夏の参与会

 8月31日(土),夏の参与会が台風の影響を考慮しWebにて開催され,参与25名,府医役員25名が出席。松井府医会長の挨拶の後,新参与7名から自己紹介が行われた。続いての協議では,長島日医常任理事より「医療DXに対する日医の取組み」と題して講演が行われ,その後の質疑応答では長島日医常任理事も交えて活発な意見交換が行われた。

◇報告ならびに協議事項

(1)‌ 「医療 DX に対する日医の取組みについて」

 最初に令和6年度診療報酬改定のポイントとして,「ベースアップ評価料」,「医療DX推進体制整備加算の見直し」,「長期収載品の処方等に係る選定療養」について解説があり,その後,医療DXに対する日医の取組み等について詳しく説明がなされた。

~日医の医療 DX に対する基本姿勢~

 日医が目指す医療DXは,適切な情報連携や業務の効率化を進めることで,国民,患者の安心・安全でより質の高い医療を提供するとともに,医療現場の負担軽減を目指しており,その基盤となるオンライン資格確認システムも,これらの実現に資することから,今後も適切に推進されるよう全面的に協力していくと説明した。一方で,スピード感は重要であるが,拙速に進めて,医療提供体制に混乱・支障が生じてはいけないと指摘し,また生命・健康に直結することから,医療DXにおいて,国民・医療者を誰一人取り残してはならないとの考えを示すとともに,国に対して,導入,維持,セキュリティなどすべて国が負担すべきと主張していることを強調した。

日本医師会 常任理事
長島 公之 氏

 その他,日医としては,全国プラットフォームだけでは,地域連携ネットワークで実現している地域医療連携に必要な多種多様な機能(電子カルテの全データ,各種画像の共有など)の実現が困難なことから,地域連携ネットワークとの併用が必須であるとの考えを示したほか,電子処方箋は極めて導入が難しく使いづらいとの声や,機能拡充以前に現在の基本的機能の見直しなど,システムや運営方法の課題を洗い出し,一つ一つ点検・改善していくことが重要であると提言しているとした。
 また,診療報酬改定DXに関して,日医は,「共通算定モジュール」を提供することにより,各レセコンメーカーがばらばらに行っていた診療報酬改定対応のコスト削減につながるとして,この削減分は,医療機関への提供価格に反映されるべきであり,各種審議会にて「診療報酬改定DXは最終的に,医療機関でかかるコストの削減につながらなければ意味がなく,そうでなければ誰も使わない」と主張している。
 最後にデジタル化に対応できない医療現場がまだまだ多いことを念頭において,現場の不安を払拭し,混乱と支障をきたすことがないよう慎重に進めるべきとし,「誰一人,日本の医療制度から取り残さない」よう取組んでいく考えを示した。

〈質疑応答〉
・導入費用について

 地区医から,医療DX導入費用について,診療報酬で対応するのではなく,補助金などで対応されるべきではないか。
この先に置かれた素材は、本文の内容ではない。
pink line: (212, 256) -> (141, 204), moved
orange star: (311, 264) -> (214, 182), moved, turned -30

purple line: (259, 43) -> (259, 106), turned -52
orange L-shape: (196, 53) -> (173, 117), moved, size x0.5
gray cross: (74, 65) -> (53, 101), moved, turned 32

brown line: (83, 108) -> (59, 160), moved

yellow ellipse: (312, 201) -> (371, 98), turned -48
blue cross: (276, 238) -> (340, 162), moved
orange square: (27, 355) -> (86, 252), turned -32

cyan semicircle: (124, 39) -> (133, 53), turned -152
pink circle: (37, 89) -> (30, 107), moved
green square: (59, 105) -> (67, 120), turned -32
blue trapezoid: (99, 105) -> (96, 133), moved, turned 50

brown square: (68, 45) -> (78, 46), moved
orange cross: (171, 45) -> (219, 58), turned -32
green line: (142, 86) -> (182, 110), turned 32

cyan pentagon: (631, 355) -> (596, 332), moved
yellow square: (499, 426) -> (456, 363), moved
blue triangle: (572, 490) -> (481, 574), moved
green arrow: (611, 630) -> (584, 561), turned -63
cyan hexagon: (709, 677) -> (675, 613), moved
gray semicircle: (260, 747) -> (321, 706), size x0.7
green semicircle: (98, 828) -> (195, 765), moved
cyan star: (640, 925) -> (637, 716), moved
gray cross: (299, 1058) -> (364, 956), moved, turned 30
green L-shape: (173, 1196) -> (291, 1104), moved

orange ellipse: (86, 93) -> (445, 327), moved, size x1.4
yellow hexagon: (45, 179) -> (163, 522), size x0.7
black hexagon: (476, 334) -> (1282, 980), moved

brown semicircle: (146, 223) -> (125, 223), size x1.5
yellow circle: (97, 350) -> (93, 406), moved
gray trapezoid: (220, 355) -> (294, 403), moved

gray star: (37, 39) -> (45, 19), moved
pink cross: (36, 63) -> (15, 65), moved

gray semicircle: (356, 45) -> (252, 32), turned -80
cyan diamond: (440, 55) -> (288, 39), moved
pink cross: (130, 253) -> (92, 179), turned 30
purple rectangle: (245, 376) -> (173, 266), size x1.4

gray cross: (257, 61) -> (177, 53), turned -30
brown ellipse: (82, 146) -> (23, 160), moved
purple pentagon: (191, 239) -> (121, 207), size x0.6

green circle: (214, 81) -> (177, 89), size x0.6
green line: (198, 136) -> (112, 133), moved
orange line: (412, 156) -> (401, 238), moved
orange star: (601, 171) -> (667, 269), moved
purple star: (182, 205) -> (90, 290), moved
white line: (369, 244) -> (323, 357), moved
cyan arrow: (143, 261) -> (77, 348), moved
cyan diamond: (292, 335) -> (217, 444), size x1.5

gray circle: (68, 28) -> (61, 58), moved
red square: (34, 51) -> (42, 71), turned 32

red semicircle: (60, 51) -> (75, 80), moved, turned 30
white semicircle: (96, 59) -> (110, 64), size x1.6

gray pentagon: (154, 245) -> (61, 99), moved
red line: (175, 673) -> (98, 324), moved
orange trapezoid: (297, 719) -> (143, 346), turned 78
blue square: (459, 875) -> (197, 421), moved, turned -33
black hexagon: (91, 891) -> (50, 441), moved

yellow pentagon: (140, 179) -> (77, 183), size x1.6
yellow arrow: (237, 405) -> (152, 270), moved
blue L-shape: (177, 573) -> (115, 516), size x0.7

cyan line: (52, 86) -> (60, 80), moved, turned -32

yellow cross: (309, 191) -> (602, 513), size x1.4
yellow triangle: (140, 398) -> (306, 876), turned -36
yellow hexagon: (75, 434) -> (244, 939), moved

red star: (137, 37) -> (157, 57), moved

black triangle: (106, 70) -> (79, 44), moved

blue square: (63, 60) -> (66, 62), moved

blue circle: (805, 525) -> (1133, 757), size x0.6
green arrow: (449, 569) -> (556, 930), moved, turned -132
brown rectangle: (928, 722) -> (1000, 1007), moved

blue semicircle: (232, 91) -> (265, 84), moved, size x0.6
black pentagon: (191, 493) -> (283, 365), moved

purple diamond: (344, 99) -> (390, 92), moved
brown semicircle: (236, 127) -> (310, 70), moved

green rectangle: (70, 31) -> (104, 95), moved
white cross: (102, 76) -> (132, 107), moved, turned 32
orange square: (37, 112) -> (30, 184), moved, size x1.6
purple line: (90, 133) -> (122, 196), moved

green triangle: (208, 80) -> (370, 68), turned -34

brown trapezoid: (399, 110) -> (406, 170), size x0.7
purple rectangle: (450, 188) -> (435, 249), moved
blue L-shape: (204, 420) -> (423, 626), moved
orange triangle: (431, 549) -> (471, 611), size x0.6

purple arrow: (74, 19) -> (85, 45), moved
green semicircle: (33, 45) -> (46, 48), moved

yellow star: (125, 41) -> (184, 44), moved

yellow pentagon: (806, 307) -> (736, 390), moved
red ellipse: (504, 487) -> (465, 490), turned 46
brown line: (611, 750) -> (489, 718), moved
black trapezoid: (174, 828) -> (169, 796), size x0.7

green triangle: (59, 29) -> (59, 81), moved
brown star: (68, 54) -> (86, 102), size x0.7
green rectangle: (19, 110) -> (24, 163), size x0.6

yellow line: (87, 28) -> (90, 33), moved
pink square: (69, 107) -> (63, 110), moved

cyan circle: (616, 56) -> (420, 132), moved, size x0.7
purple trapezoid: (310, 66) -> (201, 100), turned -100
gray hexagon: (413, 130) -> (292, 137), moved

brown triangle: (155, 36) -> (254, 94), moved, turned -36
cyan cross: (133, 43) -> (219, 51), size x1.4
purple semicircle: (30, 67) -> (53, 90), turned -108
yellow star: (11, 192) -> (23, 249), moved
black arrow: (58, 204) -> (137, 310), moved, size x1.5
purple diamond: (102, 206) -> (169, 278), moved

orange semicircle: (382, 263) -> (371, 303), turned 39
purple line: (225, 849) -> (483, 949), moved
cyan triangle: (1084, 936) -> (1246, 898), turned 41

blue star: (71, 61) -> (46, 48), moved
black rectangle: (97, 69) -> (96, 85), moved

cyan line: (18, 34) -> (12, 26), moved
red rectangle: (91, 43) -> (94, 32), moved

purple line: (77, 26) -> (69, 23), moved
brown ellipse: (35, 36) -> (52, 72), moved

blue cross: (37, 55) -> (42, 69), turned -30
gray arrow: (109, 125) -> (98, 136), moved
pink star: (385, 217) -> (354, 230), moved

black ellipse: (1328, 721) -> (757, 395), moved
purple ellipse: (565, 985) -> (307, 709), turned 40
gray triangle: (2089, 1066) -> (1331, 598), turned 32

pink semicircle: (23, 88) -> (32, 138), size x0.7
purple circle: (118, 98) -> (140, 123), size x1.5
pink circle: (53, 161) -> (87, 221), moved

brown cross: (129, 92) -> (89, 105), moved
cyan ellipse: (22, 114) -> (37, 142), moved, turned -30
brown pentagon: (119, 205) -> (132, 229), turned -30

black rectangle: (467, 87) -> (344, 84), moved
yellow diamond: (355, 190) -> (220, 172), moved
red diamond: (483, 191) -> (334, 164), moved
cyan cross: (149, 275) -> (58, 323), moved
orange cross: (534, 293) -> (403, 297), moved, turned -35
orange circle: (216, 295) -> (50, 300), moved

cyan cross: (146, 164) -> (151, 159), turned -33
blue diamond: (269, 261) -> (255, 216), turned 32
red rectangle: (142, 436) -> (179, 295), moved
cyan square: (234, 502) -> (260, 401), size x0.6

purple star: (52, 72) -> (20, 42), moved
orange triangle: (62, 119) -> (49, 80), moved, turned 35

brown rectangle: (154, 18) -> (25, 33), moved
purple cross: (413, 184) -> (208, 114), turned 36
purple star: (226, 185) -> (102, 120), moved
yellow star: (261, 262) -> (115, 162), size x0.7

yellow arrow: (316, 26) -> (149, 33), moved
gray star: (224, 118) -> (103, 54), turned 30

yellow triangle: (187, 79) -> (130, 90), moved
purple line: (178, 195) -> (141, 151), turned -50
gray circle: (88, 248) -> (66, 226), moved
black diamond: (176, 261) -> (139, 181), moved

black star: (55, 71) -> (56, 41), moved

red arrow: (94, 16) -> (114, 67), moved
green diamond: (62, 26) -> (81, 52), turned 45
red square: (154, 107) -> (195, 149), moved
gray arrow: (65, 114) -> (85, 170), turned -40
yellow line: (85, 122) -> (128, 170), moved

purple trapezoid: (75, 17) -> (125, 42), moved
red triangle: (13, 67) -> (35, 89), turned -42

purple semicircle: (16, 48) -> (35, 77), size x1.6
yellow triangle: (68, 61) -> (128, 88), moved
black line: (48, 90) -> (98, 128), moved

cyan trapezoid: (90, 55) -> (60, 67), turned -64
また,導入に係る費用をベンダーが行政に直接,費用を請求するような仕組みであれば,診療報酬の財源は別のものに使用できるのではないかとの意見が出された。
 さらに,電子カルテなどのITを使うことでむしろ患者と向き合う時間が減ってしまう可能性があり,カルテの音声入力などのインターフェイスがあればよいのではないかとの意見が出された。
 長島日医常任理事は,導入費用について,あらゆる手段で医療機関の負担軽減に努め,国が全額拠出すべきであるとの考えを改めて示した。また,そもそも医療機関に様々な補助金が必要ない仕組みにするべきであるとして,例えば,ベンダーが医療現場の負担を少なくするような仕組みの導入費用を医療費として使うのではなく,経産省などが産業育成という視点から開発に充てることも一つの手段ではないかと言及した。
 さらに,日医AIホスピタル推進センターでは,音声入力で自動的にテキスト化できるよう開発が進められていることを紹介し,こうしたインターフェイスの導入により,患者とのコミュニケーションに時間を費やすことができ,同時に医師や看護師などの医療従事者の業務が簡素化できることとして,積極的に取組む意向が示された。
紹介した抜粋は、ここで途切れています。